Take a step back, and consider whether you're approaching the problem in the right way. Look for repeating patterns in the existing code, to see if you can simplify it. Or, sometimes, consider that you've just taken the wrong approach in the first place, and so you need to find an alternative approach.
As far as I can work out, all you're trying to do is to count the number of xs in the 8 cells immediately surrounding the current position.

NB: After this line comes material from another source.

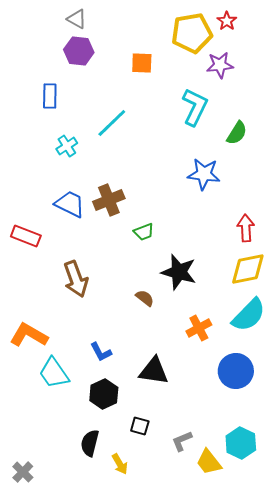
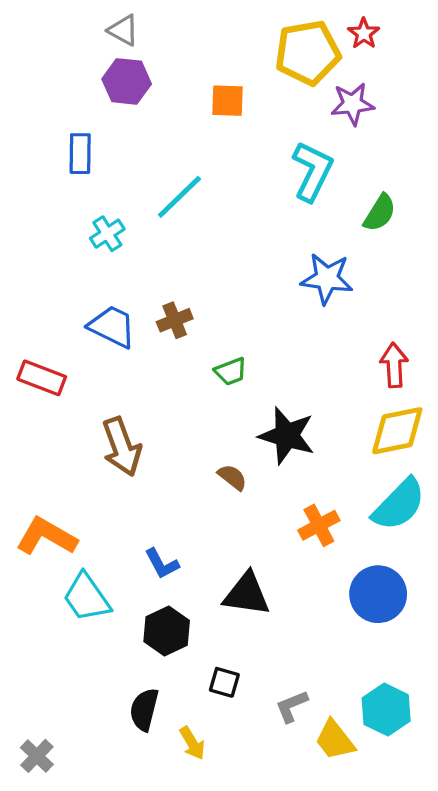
brown cross: (109, 200) -> (175, 320), size x0.7

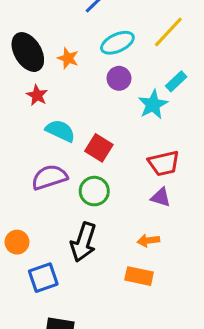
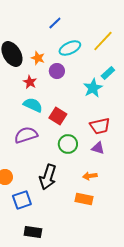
purple circle: (119, 78) -> (57, 71), moved
red star: (37, 95) -> (30, 82), moved
green circle: (94, 191) -> (68, 144), moved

You don't need all of this code to do that. You could simply do:
for(int row = 0; row < dish.length; row++){ // each row
for(int col = 0; col < dish[row].length(); col++){ // each char in the row
int neighbors = 0;
for (int r = Math.max(row - 1, 0); r < Math.min(row + 2, dish.length); ++r) {
for (int c = Math.max(col - 1, 0); c < Math.min(col + 2, dish[row].length()); ++c) {
// Don't count (row, col).
if (r == row && c == col) continue;
if (dish[r].charAt(c) == 'x') ++neighbors;
}
}
//here ends the interesting part for you
if(neighbors < 2 || neighbors > 3){
// etc.
Way less code, no need for an auxiliary method. Also a lot more efficient, because it avoids unnecessarily creating strings.